Then, once the injection of hydrogen peroxide solution into the
contaminated groundwater 51A is commenced by the system 10A, it is
thereafter recommended that samples be collected once per week for
the first month to thereby help monitor the performance and
effectiveness of the system 10A. After the first month, samples
collected for monitoring the system 10A need only be collected once
per month for the next two months and then quarterly thereafter.
Experience has demonstrated that when testing the collected
samples, an increase in the carbon dioxide concentration level
within the contaminated groundwater 51A can generally be
anticipated within the first month. Such an increase in the carbon
dioxide concentration level is the result of increased contaminant
degradation due to the concerted action of both chemical oxidation
remediation and bioremediation working within the system 10A.
[0051] Regarding supply of the preselected oxidant hydrogen
peroxide, hydrogen peroxide for the system 10A can be properly
supplied by any number of industrial chemical supply companies.

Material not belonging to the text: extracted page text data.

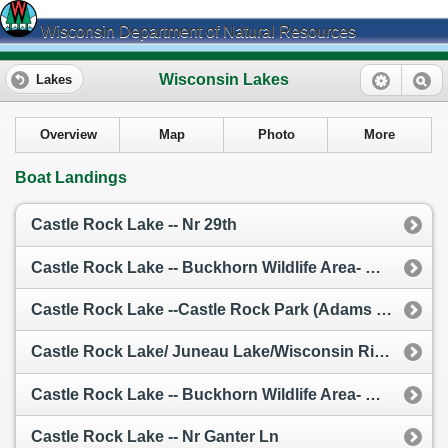
Wisconsin Department of Natural Resources
Wisconsin Lakes
Lakes
Overview
Map
Photo
More
Boat Landings
Castle Rock Lake -- Nr 29th
Castle Rock Lake -- Buckhorn Wildlife Area- Nr 32nd And 16th
Castle Rock Lake --Castle Rock Park (Adams Co.)
Castle Rock Lake/ Juneau Lake/Wisconsin River -- Access
Castle Rock Lake -- Buckhorn Wildlife Area- Nr Cty G
Castle Rock Lake -- Nr Ganter Ln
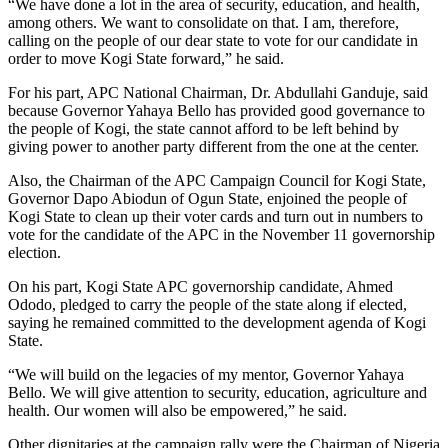
“We have done a lot in the area of security, education, and health,
among others. We want to consolidate on that. I am, therefore,
calling on the people of our dear state to vote for our candidate in
order to move Kogi State forward,” he said.
For his part, APC National Chairman, Dr. Abdullahi Ganduje, said
because Governor Yahaya Bello has provided good governance to
the people of Kogi, the state cannot afford to be left behind by
giving power to another party different from the one at the center.
Also, the Chairman of the APC Campaign Council for Kogi State,
Governor Dapo Abiodun of Ogun State, enjoined the people of
Kogi State to clean up their voter cards and turn out in numbers to
vote for the candidate of the APC in the November 11 governorship
election.
On his part, Kogi State APC governorship candidate, Ahmed
Ododo, pledged to carry the people of the state along if elected,
saying he remained committed to the development agenda of Kogi
State.
“We will build on the legacies of my mentor, Governor Yahaya
Bello. We will give attention to security, education, agriculture and
health. Our women will also be empowered,” he said.
Other dignitaries at the campaign rally were the Chairman of Nigeria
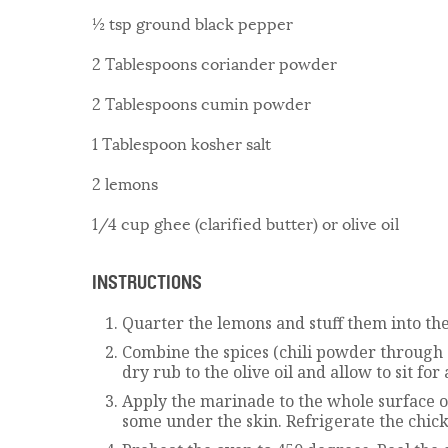
½ tsp ground black pepper
2 Tablespoons coriander powder
2 Tablespoons cumin powder
1 Tablespoon kosher salt
2 lemons
1/4 cup ghee (clarified butter) or olive oil
INSTRUCTIONS
Quarter the lemons and stuff them into the
Combine the spices (chili powder through 
dry rub to the olive oil and allow to sit for
Apply the marinade to the whole surface o
some under the skin. Refrigerate the chick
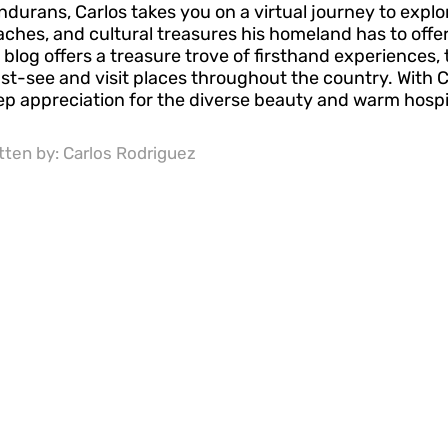
durans, Carlos takes you on a virtual journey to explo
ches, and cultural treasures his homeland has to offer
 blog offers a treasure trove of firsthand experiences, 
t-see and visit places throughout the country. With Ca
p appreciation for the diverse beauty and warm hospit
tten by:
Carlos Rodriguez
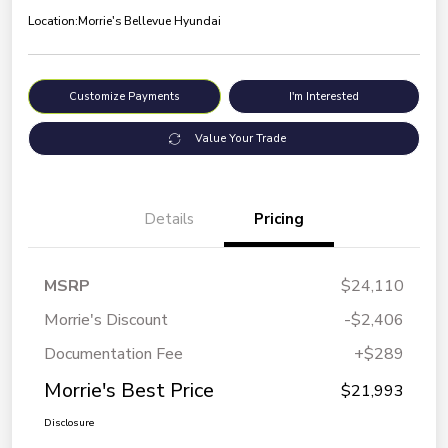
Location:
Morrie's Bellevue Hyundai
Customize Payments
I'm Interested
Value Your Trade
Details
Pricing
MSRP
$24,110
Morrie's Discount
-$2,406
Documentation Fee
+$289
Morrie's Best Price
$21,993
Disclosure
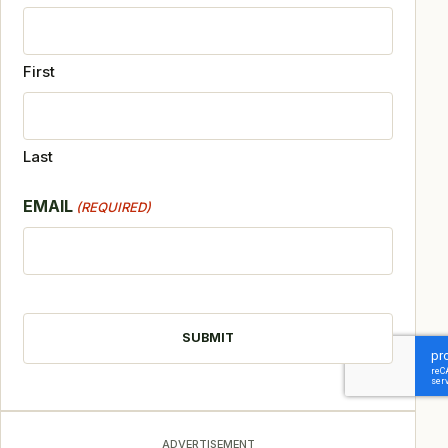
First
Last
EMAIL
(REQUIRED)
CAPTCHA
ADVERTISEMENT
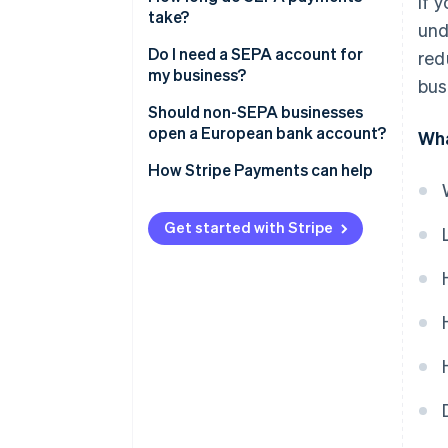
If 
take?
und
Do I need a SEPA account for
red
my business?
bus
Should non-SEPA businesses
open a European bank account?
Wha
How Stripe Payments can help
Get started with Stripe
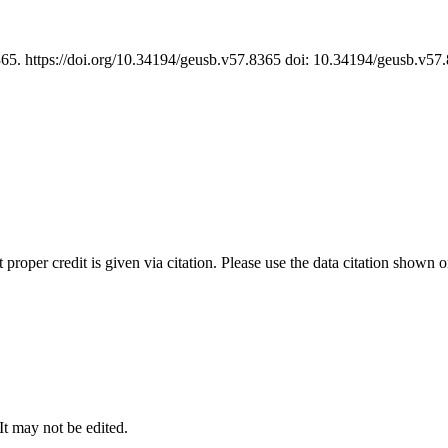
365. https://doi.org/10.34194/geusb.v57.8365 doi: 10.34194/geusb.v5
t proper credit is given via citation. Please use the data citation shown 
 It may not be edited.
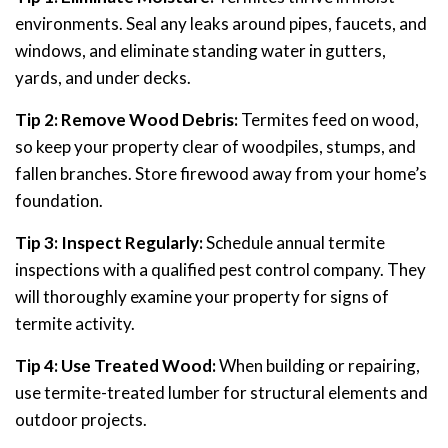
environments. Seal any leaks around pipes, faucets, and
windows, and eliminate standing water in gutters,
yards, and under decks.
Tip 2: Remove Wood Debris:
Termites feed on wood,
so keep your property clear of woodpiles, stumps, and
fallen branches. Store firewood away from your home’s
foundation.
Tip 3: Inspect Regularly:
Schedule annual termite
inspections with a qualified pest control company. They
will thoroughly examine your property for signs of
termite activity.
Tip 4: Use Treated Wood:
When building or repairing,
use termite-treated lumber for structural elements and
outdoor projects.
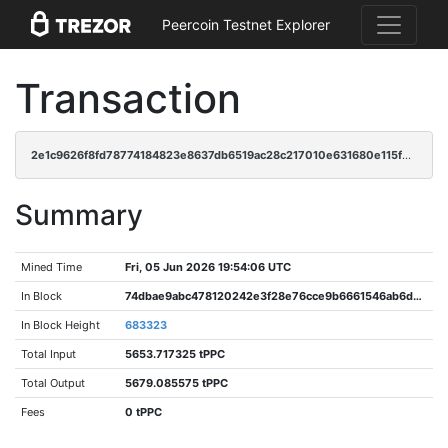
Peercoin Testnet Explorer
Transaction
2e1c9626f8fd78774184823e8637db6519ac28c217010e631680e115fb1a0a40
Summary
Mined Time
Fri, 05 Jun 2026 19:54:06 UTC
In Block
74dbae9abc478120242e3f28e76cce9b6661546ab6d6fe78bac481c2b8e551d2
In Block Height
683323
Total Input
5653.717325 tPPC
Total Output
5679.085575 tPPC
Fees
0 tPPC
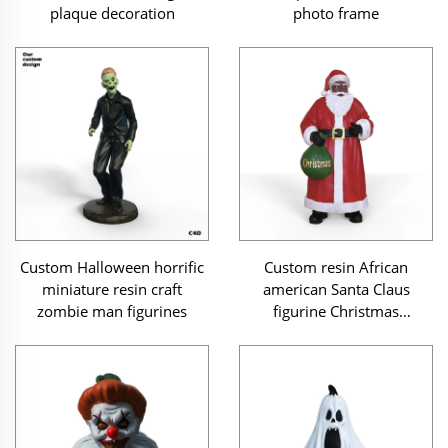
plaque decoration
photo frame
Custom Halloween horrific
Custom resin African
miniature resin craft
american Santa Claus
zombie man figurines
figurine Christmas
ornament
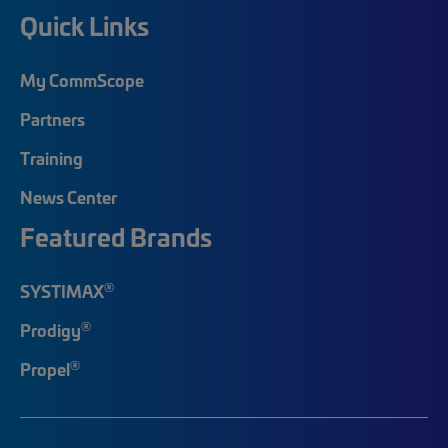
Quick Links
My CommScope
Partners
Training
News Center
Featured Brands
®
SYSTIMAX
®
Prodigy
®
Propel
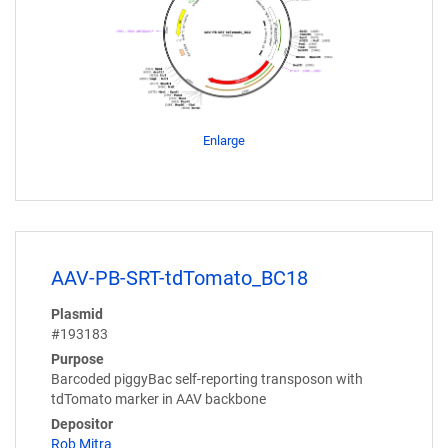
Enlarge
AAV-PB-SRT-tdTomato_BC18
Plasmid
#193183
Purpose
Barcoded piggyBac self-reporting transposon with
tdTomato marker in AAV backbone
Depositor
Rob Mitra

Depending on system size and system hydrogen peroxide requirements
at a selected ground site, different sized tanks for containing the
hydrogen peroxide may be utilized within the system, and the number
of tanks that can be accommodated by the control panel at the same
time can be adjusted as well. A preferred size for a hydrogen
peroxide tank is one that necessitates that the tank be refilled no
more frequently than once per month. The concentration of the
hydrogen peroxide within the tank can also be selectively varied so
that higher concentrations would require a reduced hydrogen
peroxide injection flow rate within the system to deliver the same
amount of hydrogen peroxide. For example, a tank with a 2%
concentration of hydrogen peroxide would provide the same number of
hydrogen peroxide molecules within the system as a tank with a 1%
concentration of hydrogen peroxide would at twice the delivery
pressure. When the hydrogen peroxide within the tank is eventually
exhausted, the control panel should then be shut off and the
pressure within the tank should thereafter be relieved. Once tank
pressure has been relieved down to a level that is equivalent to
surrounding atmospheric pressure, the tank can then be opened so
that a new supply of hydrogen peroxide can be introduced into the
tank in appropriate concentration. Once the tank is full, the tank
should be closed in an airtight manner and re-pressurized back up
to an appropriate pressure. Thereafter, the control panel can be
turned back on so that the system can resume hydrogen peroxide
injection into the contaminated groundwater at the selected ground
site. Assuming the pressure regulator 66A is at an appropriate
setting, the system 10A automatically recalibrates itself as it
resumes its work.
[0052] As the system 10A operates over time, the injection flow
rate of the hydrogen peroxide solution will need to be adjusted
down from time to time. Such is due to the fact that the system
will need only inject progressively smaller amounts of hydrogen
peroxide solution into the groundwater as contamination within the
groundwater diminishes over the treatment period. As mentioned
previously hereinabove, extracted soil gas samples can be utilized
to closely monitor and evaluate the overall performance of the
system 10A. Once such extracted soil gas samples, along with
possibly actual soil samples and/or water samples, conclusively
indicate that groundwater contamination has been largely eliminated
and that the system 10A no longer needs to continue operating, the
system 10A can then be abandoned in place. In particular, the
system 10A can be abandoned in place by simply pumping a
bentonite/cement mixture through the control panel 74A, down
through the injection pipes 88A through 88AD, and into the
groundwater injection points 94A through 94AD. This will
effectively seal the system 10A and thereby prevent any future
surface migration of contamination up through the system 10A to the
surface 26A of the ground 24A. The control panel 74A itself can be
dismantled and reused at another selected ground site.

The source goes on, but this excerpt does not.